Performance Best Practices

The following page describes import performance best practices.

Import Job Settings

For improved performance when working with fileshare data on ADLS, we highly recommend using extracted text or other long text files encoded in UTF-16. By doing so, you can avoid the need for conversion to the correct encoding, leading to significant time savings in your document and image workflows.

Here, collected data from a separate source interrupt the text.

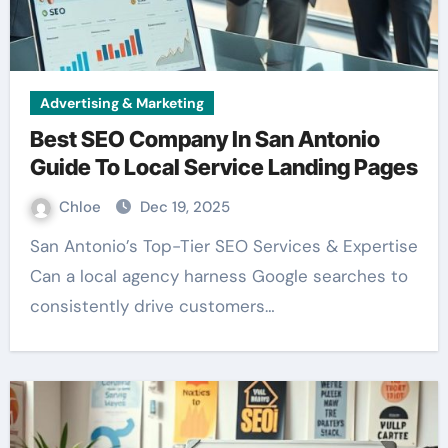
Advertising & Marketing
Best SEO Company In San Antonio
Guide To Local Service Landing Pages
Chloe
Dec 19, 2025
San Antonio’s Top-Tier SEO Services & Expertise
Can a local agency harness Google searches to
consistently drive customers…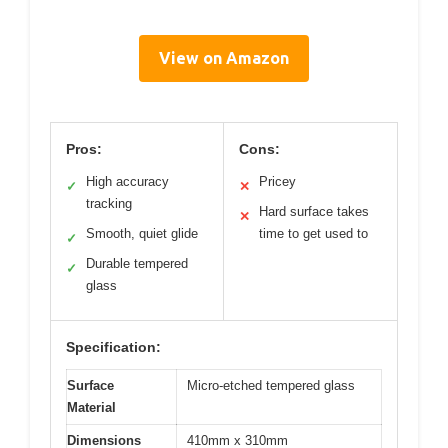
View on Amazon
Pros:
Cons:
High accuracy
Pricey
✓
✕
tracking
Hard surface takes
✕
Smooth, quiet glide
time to get used to
✓
Durable tempered
✓
glass
Specification:
Surface
Micro-etched tempered glass
Material
Dimensions
410mm x 310mm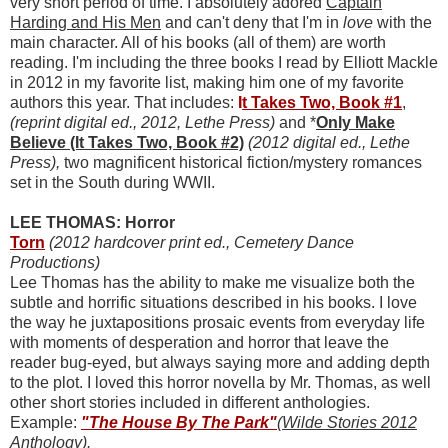
very short period of time. I absolutely adored
Captain
Harding and His Men
and can't deny that I'm in
love
with the
main character. All of his books (all of them) are worth
reading. I'm including the three books I read by Elliott Mackle
in 2012 in my favorite list, making him one of my favorite
authors this year. That includes:
I
t Takes Two, Book #1
,
(reprint digital ed., 2012, Lethe Press)
and *
Only Make
Believe (It Takes Two, Book #2)
(2012 digital ed., Lethe
Press),
two magnificent historical fiction/mystery romances
set in the South during WWII.
LEE THOMAS: Horror
Torn
(2012 hardcover print ed., Cemetery Dance
Productions)
Lee Thomas has the ability to make me visualize both the
subtle and horrific situations described in his books. I love
the way he juxtapositions prosaic events from everyday life
with moments of desperation and horror that leave the
reader bug-eyed, but always saying more and adding depth
to the plot. I loved this horror novella by Mr. Thomas, as well
other short stories included in different anthologies.
Example:
"The House By The Park"
(Wilde Stories 2012
Anthology
).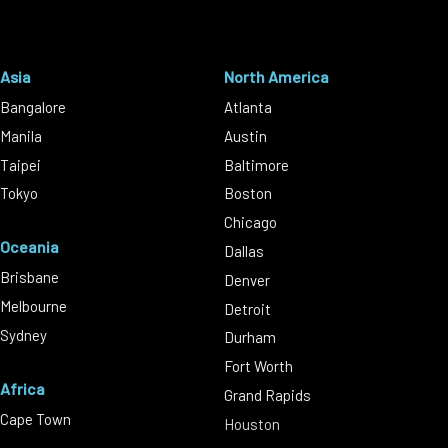
Asia
North America
Bangalore
Atlanta
Manila
Austin
Taipei
Baltimore
Tokyo
Boston
Chicago
Oceania
Dallas
Brisbane
Denver
Melbourne
Detroit
Sydney
Durham
Fort Worth
Africa
Grand Rapids
Cape Town
Houston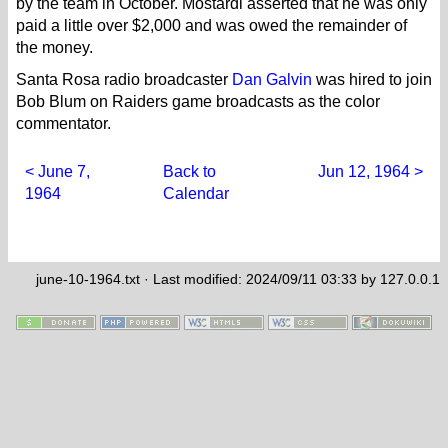
by the team in October. Mostardi asserted that he was only
paid a little over $2,000 and was owed the remainder of
the money.
Santa Rosa radio broadcaster
Dan Galvin
was hired to join
Bob Blum on Raiders game broadcasts as the color
commentator.
< June 7,
Back to
Jun 12, 1964 >
1964
Calendar
june-10-1964.txt
· Last modified: 2024/09/11 03:33 by
127.0.0.1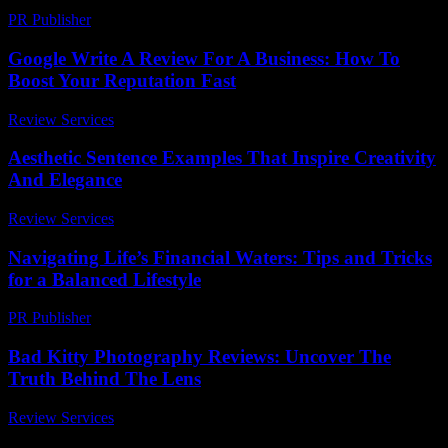
PR Publisher
-
March 7, 2026
Google Write A Review For A Business: How To
Boost Your Reputation Fast
Review Services
-
April 28, 2026
Aesthetic Sentence Examples That Inspire Creativity
And Elegance
Review Services
-
July 21, 2026
Navigating Life’s Financial Waters: Tips and Tricks
for a Balanced Lifestyle
PR Publisher
-
February 22, 2026
Bad Kitty Photography Reviews: Uncover The
Truth Behind The Lens
Review Services
-
April 29, 2026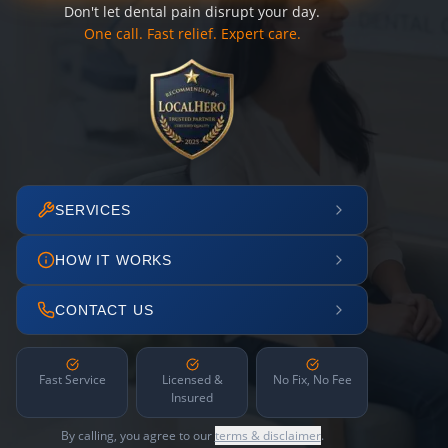
Don't let dental pain disrupt your day.
One call. Fast relief. Expert care.
SERVICES
HOW IT WORKS
CONTACT US
Fast Service
Licensed &
No Fix, No Fee
Insured
By calling, you agree to our
terms & disclaimer
.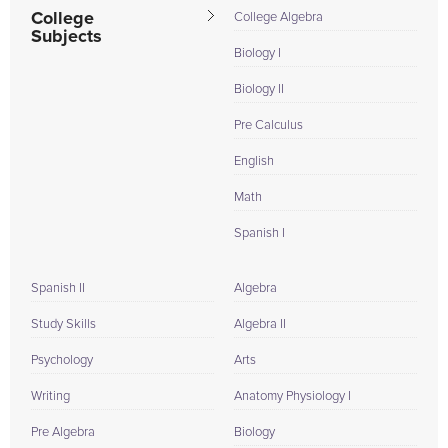
College
College Algebra
Subjects
Biology I
Biology II
Pre Calculus
English
Math
Spanish I
Spanish II
Algebra
Study Skills
Algebra II
Psychology
Arts
Writing
Anatomy Physiology I
Pre Algebra
Biology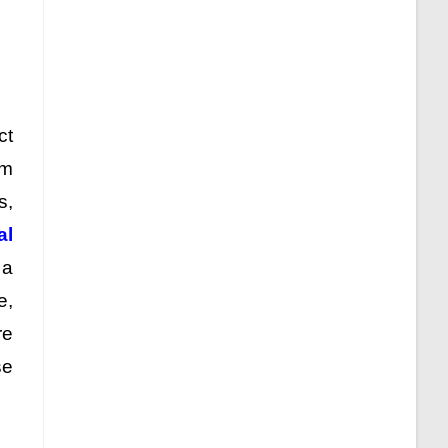
ct
am
s,
al
 a
e,
re
se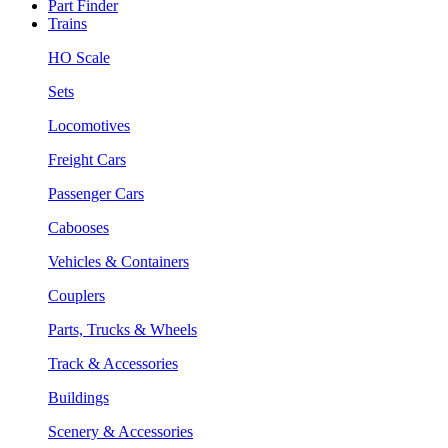
Part Finder
Trains
HO Scale
Sets
Locomotives
Freight Cars
Passenger Cars
Cabooses
Vehicles & Containers
Couplers
Parts, Trucks & Wheels
Track & Accessories
Buildings
Scenery & Accessories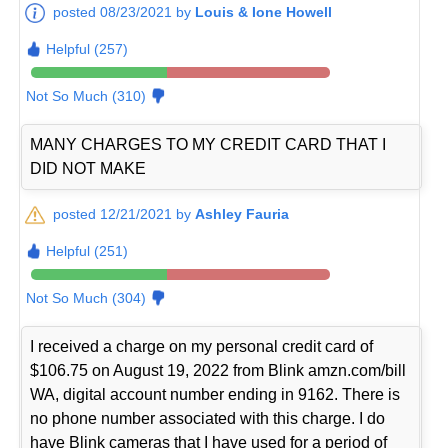
posted 08/23/2021 by
Louis & Ione Howell
Helpful (257)
Not So Much (310)
MANY CHARGES TO MY CREDIT CARD THAT I
DID NOT MAKE
posted 12/21/2021 by
Ashley Fauria
Helpful (251)
Not So Much (304)
I received a charge on my personal credit card of
$106.75 on August 19, 2022 from Blink amzn.com/bill
WA, digital account number ending in 9162. There is
no phone number associated with this charge. I do
have Blink cameras that I have used for a period of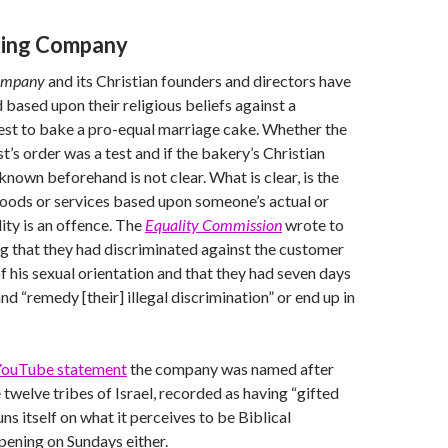
king Company
Company
and its Christian founders and directors have
 based upon their religious beliefs against a
est to bake a pro-equal marriage cake. Whether the
st’s order was a test and if the bakery’s Christian
known beforehand is not clear. What is clear, is the
goods or services based upon someone’s actual or
ity is an offence. The
Equality Commission
wrote to
g that they had discriminated against the customer
f his sexual orientation and that they had seven days
d “remedy [their] illegal discrimination” or end up in
ouTube statement
the company was named after
 twelve tribes of Israel, recorded as having “gifted
runs itself on what it perceives to be Biblical
opening on Sundays either.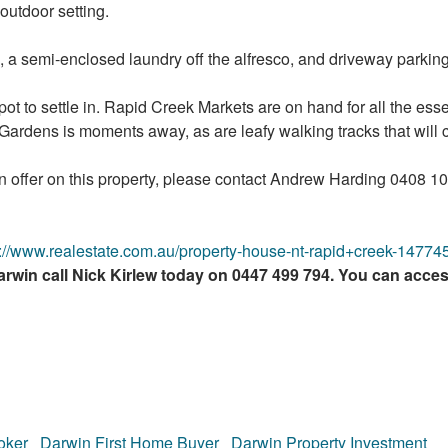
 outdoor setting.
a semi-enclosed laundry off the alfresco, and driveway parking
spot to settle in. Rapid Creek Markets are on hand for all the ess
 Gardens is moments away, as are leafy walking tracks that will c
an offer on this property, please contact Andrew Harding 0408 
s://www.realestate.com.au/property-house-nt-rapid+creek-1477
rwin call Nick Kirlew today on 0447 499 794. You can acce
oker
Darwin First Home Buyer
Darwin Property Investment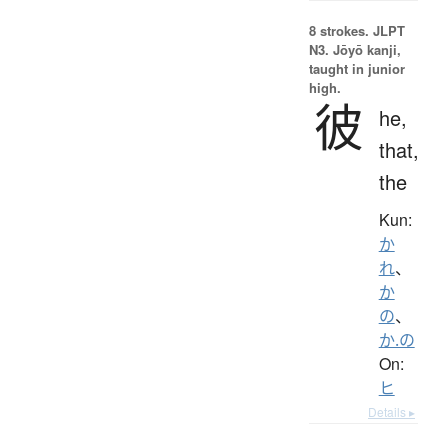
8 strokes.
JLPT
N3. Jōyō kanji,
taught in junior
high.
彼
he,
that,
the
Kun:
か
れ
、
か
の
、
か.の
On:
ヒ
Details ▸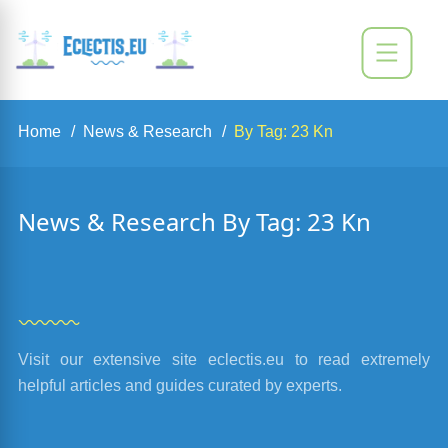
Home
News & Research
By Tag: 23 Kn
News & Research By Tag: 23 Kn
Visit our extensive site eclectis.eu to read extremely
helpful articles and guides curated by experts.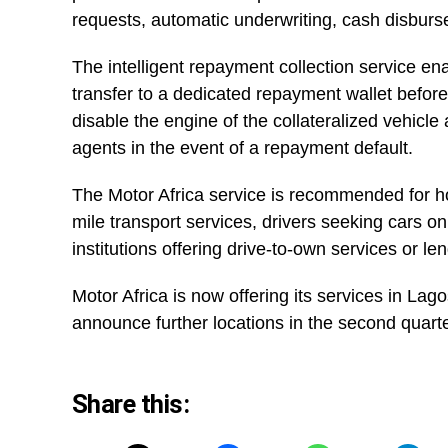
requests, automatic underwriting, cash disburs
The intelligent repayment collection service e
transfer to a dedicated repayment wallet before
disable the engine of the collateralized vehicle
agents in the event of a repayment default.
The Motor Africa service is recommended for host
mile transport services, drivers seeking cars on
institutions offering drive-to-own services or le
Motor Africa is now offering its services in La
announce further locations in the second quarte
Share this: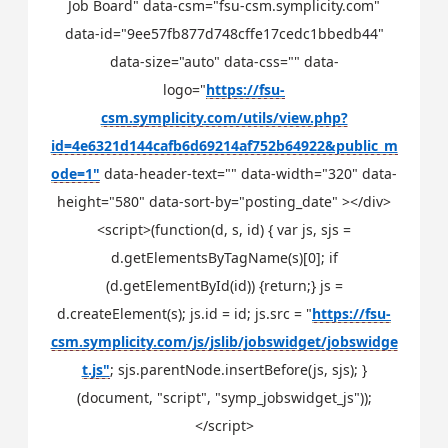
Job Board" data-csm="fsu-csm.symplicity.com"
data-id="9ee57fb877d748cffe17cedc1bbedb44"
data-size="auto" data-css="" data-
logo="
https://fsu-
csm.symplicity.com/utils/view.php?
id=4e6321d144cafb6d69214af752b64922&public_m
ode=1"
data-header-text="" data-width="320" data-
height="580" data-sort-by="posting_date" ></div>
<script>(function(d, s, id) { var js, sjs =
d.getElementsByTagName(s)[0]; if
(d.getElementById(id)) {return;} js =
d.createElement(s); js.id = id; js.src = "
https://fsu-
csm.symplicity.com/js/jslib/jobswidget/jobswidge
t.js"
; sjs.parentNode.insertBefore(js, sjs); }
(document, "script", "symp_jobswidget_js"));
</script>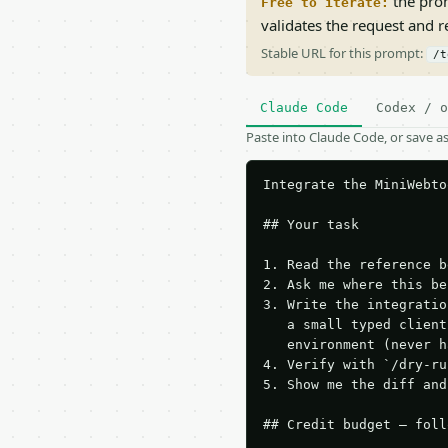
the prom
Free to iterate:
validates the request and 
Stable URL for this prompt:
/t
Claude Code
Codex / o
Paste into Claude Code, or save 
Integrate the MiniWebto
## Your task

1. Read the reference b
2. Ask me where this be
3. Write the integratio
   a small typed client
   environment (never h
4. Verify with `/dry-ru
5. Show me the diff and
## Credit budget — foll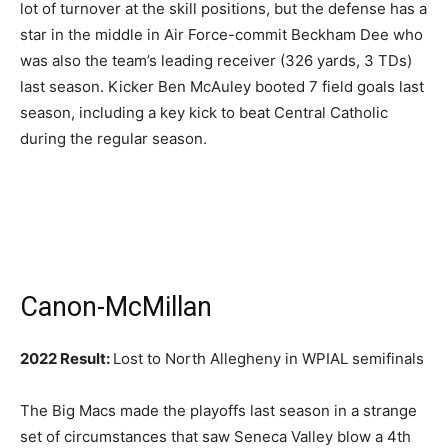
lot of turnover at the skill positions, but the defense has a
star in the middle in Air Force-commit Beckham Dee who
was also the team’s leading receiver (326 yards, 3 TDs)
last season. Kicker Ben McAuley booted 7 field goals last
season, including a key kick to beat Central Catholic
during the regular season.
Canon-McMillan
2022 Result:
Lost to North Allegheny in WPIAL semifinals
The Big Macs made the playoffs last season in a strange
set of circumstances that saw Seneca Valley blow a 4th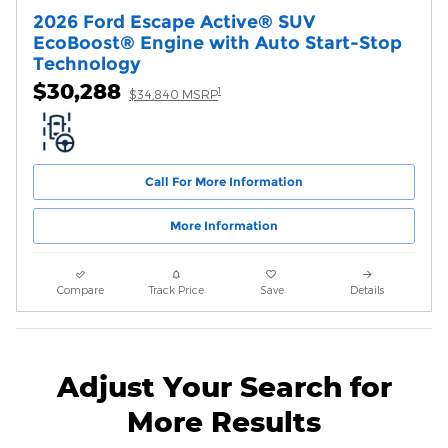
2026 Ford Escape Active® SUV
EcoBoost® Engine with Auto Start-Stop
Technology
$30,288
1
$34,840 MSRP
Call For More Information
More Information
Compare
Track Price
Save
Details
Adjust Your Search for
More Results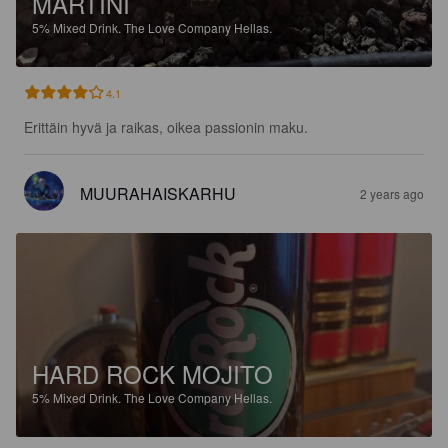
MARTINI
5%
Mixed Drink.
The Love Company Hellas.
4.1
Erittäin hyvä ja raikas, oikea passionin maku.
MUURAHAISKARHU
2 years ago
HARD ROCK MOJITO
5%
Mixed Drink.
The Love Company Hellas.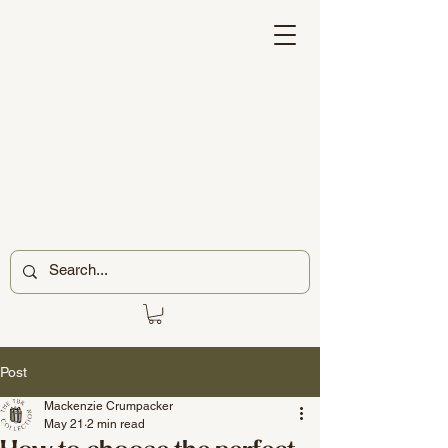
Post
Mackenzie Crumpacker
May 21
2 min read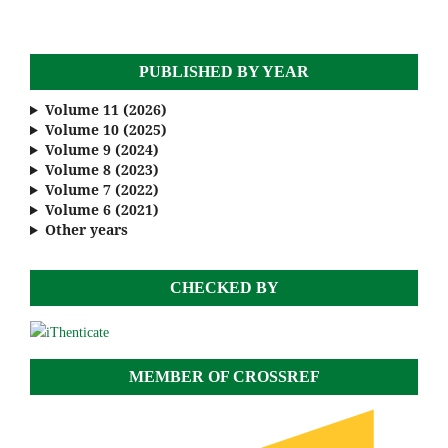
PUBLISHED BY YEAR
Volume 11 (2026)
Volume 10 (2025)
Volume 9 (2024)
Volume 8 (2023)
Volume 7 (2022)
Volume 6 (2021)
Other years
CHECKED BY
MEMBER OF CROSSREF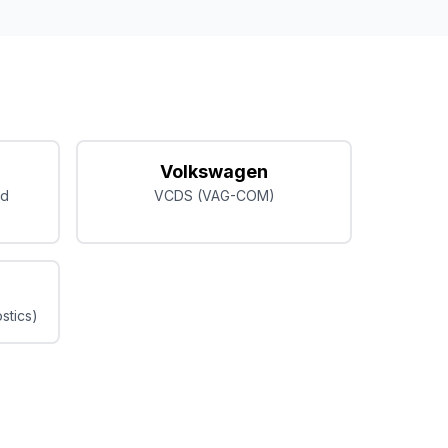
Volkswagen
ed
VCDS (VAG-COM)
stics)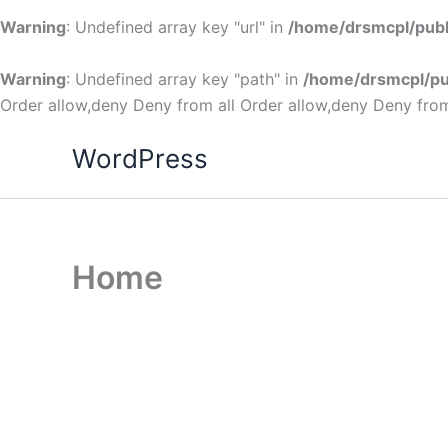
Warning
: Undefined array key "url" in
/home/drsmcpl/publ
Warning
: Undefined array key "path" in
/home/drsmcpl/pu
Order allow,deny Deny from all
Order allow,deny Deny from
WordPress
Home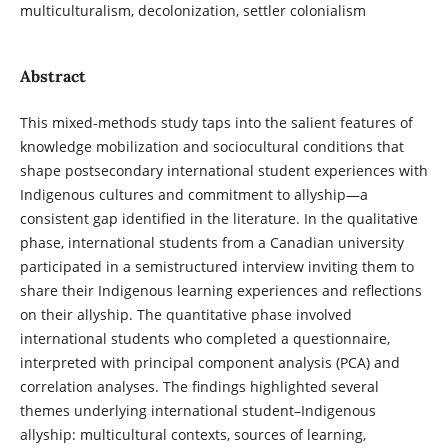
multiculturalism, decolonization, settler colonialism
Abstract
This mixed-methods study taps into the salient features of
knowledge mobilization and sociocultural conditions that
shape postsecondary international student experiences with
Indigenous cultures and commitment to allyship—a
consistent gap identified in the literature. In the qualitative
phase, international students from a Canadian university
participated in a semistructured interview inviting them to
share their Indigenous learning experiences and reflections
on their allyship. The quantitative phase involved
international students who completed a questionnaire,
interpreted with principal component analysis (PCA) and
correlation analyses. The findings highlighted several
themes underlying international student–Indigenous
allyship: multicultural contexts, sources of learning,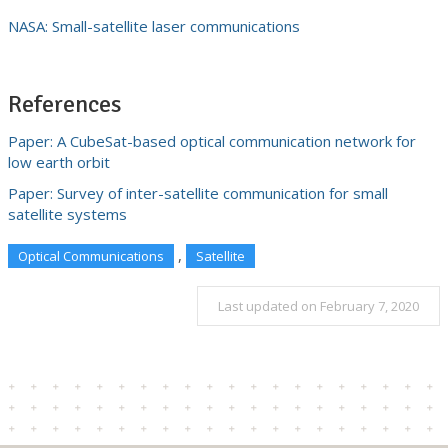
NASA: Small-satellite laser communications
References
Paper: A CubeSat-based optical communication network for
low earth orbit
Paper: Survey of inter-satellite communication for small
satellite systems
,
Optical Communications
Satellite
Last updated on February 7, 2020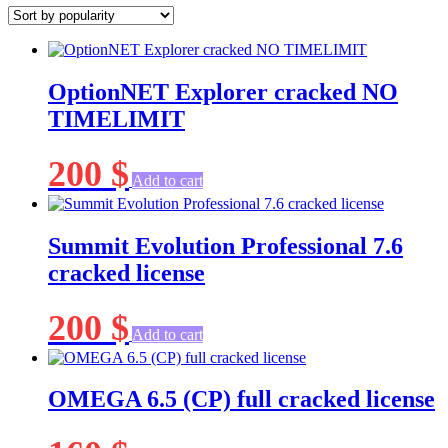
popularity
OptionNET Explorer cracked NO
TIMELIMIT
200
$
Add to cart
Summit Evolution Professional 7.6
cracked license
200
$
Add to cart
OMEGA 6.5 (CP) full cracked license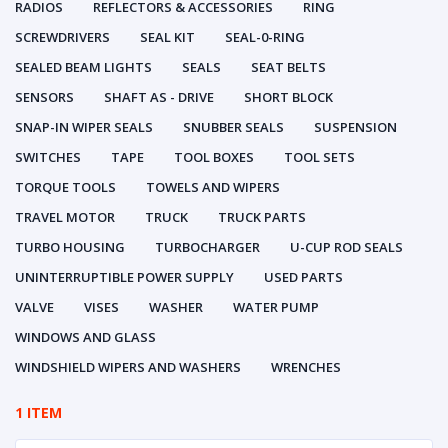
RADIOS
REFLECTORS & ACCESSORIES
RING
SCREWDRIVERS
SEAL KIT
SEAL-0-RING
SEALED BEAM LIGHTS
SEALS
SEAT BELTS
SENSORS
SHAFT AS - DRIVE
SHORT BLOCK
SNAP-IN WIPER SEALS
SNUBBER SEALS
SUSPENSION
SWITCHES
TAPE
TOOL BOXES
TOOL SETS
TORQUE TOOLS
TOWELS AND WIPERS
TRAVEL MOTOR
TRUCK
TRUCK PARTS
TURBO HOUSING
TURBOCHARGER
U-CUP ROD SEALS
UNINTERRUPTIBLE POWER SUPPLY
USED PARTS
VALVE
VISES
WASHER
WATER PUMP
WINDOWS AND GLASS
WINDSHIELD WIPERS AND WASHERS
WRENCHES
1 ITEM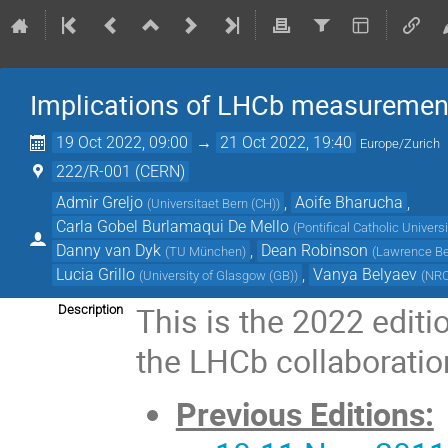
Implications of LHCb measurement
19 Oct 2022, 09:00
→
21 Oct 2022, 19:40
Europe/Zurich
222/R-001 (CERN)
Admir Greljo
,
Aoife Bharucha
,
(
Universitaet Bern (CH)
)
Carla Gobel Burlamaqui De Mello
(
Pontifical Catholic Universi
Danny van Dyk
,
Dean Robinson
(
TU München
)
(
Lawrence Ber
Lucia Grillo
,
Vanya Belyaev
(
University of Glasgow (GB)
)
(
NRC 
This is the 2022 edit
Description
the LHCb collaborati
Previous Editions:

For the document workflow, set FieldMapping.Encoding to UTF-16. Similarly, for the image workflow, configure ImageSettings.ExtractedTextEncoding as UTF-16. With these settings in place, the conversion overhead is eliminated, and your files will be copied directly in the unicode encoding, resulting in faster processing times.

C# Builders

Copy
ImportDocumentSettings importDocuments = ImportDocumentSettingsBuilder.Create()
            .WithAppendMode()
            .WithNatives(x => x
                .WithFilePathDefinedInColumn(filePathColumnIndex)
                .WithFileNameDefinedInColumn(fileNameColumnIndex))
            .WithoutImages()
            .WithFieldsMapped(x => x
                .WithField(controlNumberColumnIndex, "Control Number")
                .WithExtractedTextField(extractedTextPathColumnIndex, e => e
                    .WithExtractedTextInSeparateFiles(f => f
                        .WithEncoding("UTF-16")
                        .WithFileSizeDefinedInColumn(fileSizeColumnIndex))))
            .WithoutFolders();


        ImportDocumentSettings importImages = ImportDocumentSettingsBuilder.Create()
            .WithAppendMode()
            .WithoutNatives()
            .WithImages(i => i
                .WithAutoNumberImages()
                .WithoutProduction()
                .WithExtractedText(e => e.WithEncoding("UTF-16"))
                .WithFileTypeAutoDetection())
            .WithoutFieldsMapped()
            .WithoutFolders();

FileSizeColumnIndex

Another valuable setting that can enhance performance is the FieldMapping.FileSizeColumnIndex. By configuring this setting, the need for additional file size calculations can be eliminated. The file sizes will be automatically extracted from the load file, streamlining the process and saving valuable processing time.

The FileSizeColumnIndex setting will only take effect if FieldMapping.ContainsFilePath is set to true, and the FieldMapping.Encoding is set to UTF-16. This property applies only to long text fields stored in Data Grid, including Extracted Text.